Not only weren’t these kids discouraged by failure, they didn’t even think they were failing.
They just simply thought that they were learning.
At that time.
Carol thought that human qualities were carved in stone.
You were smart or you weren’t, and failure meant you weren’t.
On the contrary, smart people will always arrange successes and never make failures.
you could stay smart.
Struggles, mistakes, and perseverance were just not parts of the whole being smart picture.
However, those kids has just proved that, human qualities such as intellectual skills could be cultivated through effort.
So, what does this mean for us? It shows us how a mindset can have a profound effect on your life.
And that there are two mindsets: Fixed mindset and Growth mindset.
If you believe that your qualities are carved in stone, you are showing a Fixed Mindset.
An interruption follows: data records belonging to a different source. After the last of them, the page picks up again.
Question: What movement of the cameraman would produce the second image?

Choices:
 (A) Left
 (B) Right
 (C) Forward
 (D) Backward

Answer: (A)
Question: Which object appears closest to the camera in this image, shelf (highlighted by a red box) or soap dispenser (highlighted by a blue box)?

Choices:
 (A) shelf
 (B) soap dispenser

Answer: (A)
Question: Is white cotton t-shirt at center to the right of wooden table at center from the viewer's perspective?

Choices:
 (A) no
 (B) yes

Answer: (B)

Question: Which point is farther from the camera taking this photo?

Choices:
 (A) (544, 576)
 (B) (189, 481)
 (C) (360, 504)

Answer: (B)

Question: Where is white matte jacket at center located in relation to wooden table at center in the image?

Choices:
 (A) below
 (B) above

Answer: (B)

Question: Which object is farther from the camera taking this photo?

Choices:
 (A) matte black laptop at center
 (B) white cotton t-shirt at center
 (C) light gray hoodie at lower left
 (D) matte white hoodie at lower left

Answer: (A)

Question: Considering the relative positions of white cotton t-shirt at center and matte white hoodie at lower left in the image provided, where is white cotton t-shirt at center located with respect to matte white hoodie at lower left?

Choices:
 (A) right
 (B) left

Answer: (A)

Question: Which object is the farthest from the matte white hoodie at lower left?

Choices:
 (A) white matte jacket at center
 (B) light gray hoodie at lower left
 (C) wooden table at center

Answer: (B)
You believe you only possess a fixed amount of intelligence, a fixed personality, and a fixed moral character.
Then you have to try very hard to show how smart you are! This is also why people with a Fixed Mindset shy away from challenges.
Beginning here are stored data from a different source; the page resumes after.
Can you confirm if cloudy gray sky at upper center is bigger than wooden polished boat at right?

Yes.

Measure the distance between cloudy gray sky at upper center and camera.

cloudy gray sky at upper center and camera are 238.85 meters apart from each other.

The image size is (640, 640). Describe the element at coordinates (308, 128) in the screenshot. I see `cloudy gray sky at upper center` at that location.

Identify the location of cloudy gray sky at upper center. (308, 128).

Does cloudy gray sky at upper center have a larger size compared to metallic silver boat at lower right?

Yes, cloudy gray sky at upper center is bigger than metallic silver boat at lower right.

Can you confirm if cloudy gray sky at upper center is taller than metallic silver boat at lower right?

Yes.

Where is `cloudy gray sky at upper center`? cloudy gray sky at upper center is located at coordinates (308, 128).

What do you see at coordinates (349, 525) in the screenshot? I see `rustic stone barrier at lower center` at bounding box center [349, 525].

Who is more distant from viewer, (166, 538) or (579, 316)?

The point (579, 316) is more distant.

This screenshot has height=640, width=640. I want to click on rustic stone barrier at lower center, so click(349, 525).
They are scared their deficiencies could be unmasked through making mistakes.
The Growth Mindset is the opposite.
Growth Mindset based on the belief that your basic qualities are things you can cultivate through effort.
Growth Mindset doesn’t mean everyone has the same talents and abilities, but it does mean everyone can grow through hard work, mentoring, and perseverance.
So why waste your time trying to look smart when you could actually be getting smarter? Let’s take a quick look at the world of sports: Michael Jordan.
Michael Jordan actually wasn’t a natural.
But he was the hardest working athlete in the history of sport.
It’s well-known that Jordan was cut from the high school varsity team, he wasn’t recruited by the college he wanted to play for, and he wasn’t drafted by the first two NBA teams that could have chosen him.
Weren’t they foolish? Now we know he was perhaps the greatest basketball player ever.
When we look at him he see MICHAEL JORDAN.
But at that point, MICHAEL JORDAN was only Michael Jordan.
When Jordan was cut from the high school varsity team, he was devastated.
So his mother told him “to go discipline himself”.
Boy, did he listen? After that he used to leave the house at 6 in the morning to go practice for 3 hours before school.
He had a Growth Mindset.
He believed he could improve his skills through hard work, and that’s how he became the Jordan we all know today.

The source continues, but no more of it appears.